Authored by nikic on Mar 10 2022, 3:56 AM.

Details

Summary

This mainly changes the handling of bitcasts to not check the types being casted from/to -- we should only care about the actual load/store types. The GEP handling is also changed to not care about types, and just make sure that we get an offset corresponding to a vector element.

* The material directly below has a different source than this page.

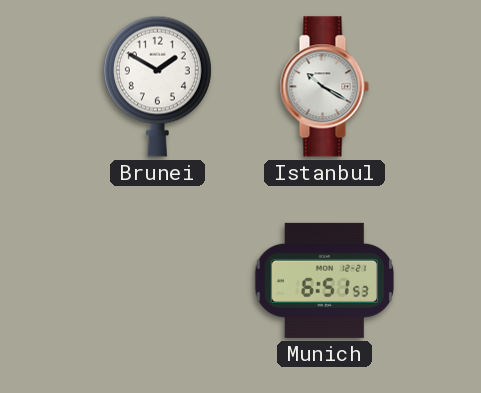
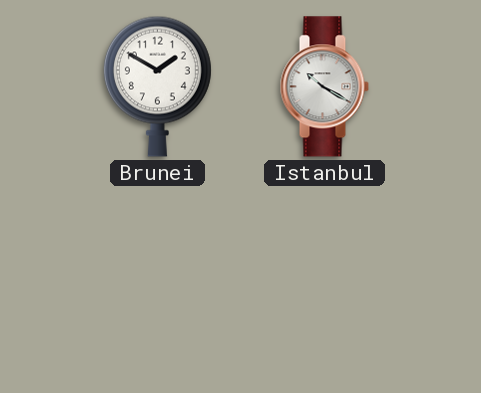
Munich: 6:51 -> none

This was a bit of a struggle for me, because this code seems to be pretty sensitive to small changes. The end result seems to produce strictly better results for the existing test coverage though, because we can now deal with more situations involving bitcasts.

Diff Detail

Event Timeline

nikic created this revision.Mar 10 2022, 3:56 AM
Herald added a project: Restricted Project. · View Herald TranscriptMar 10 2022, 3:56 AM
nikic requested review of this revision.Mar 10 2022, 3:56 AM
Herald added a project: Restricted Project. · View Herald TranscriptMar 10 2022, 3:56 AM
arsenm added inline comments.Mar 10 2022, 7:11 AM
llvm/lib/Target/AMDGPU/AMDGPUPromoteAlloca.cpp
433

Doesn't this need to check the exact operand number in case a pointer is being stored to itself?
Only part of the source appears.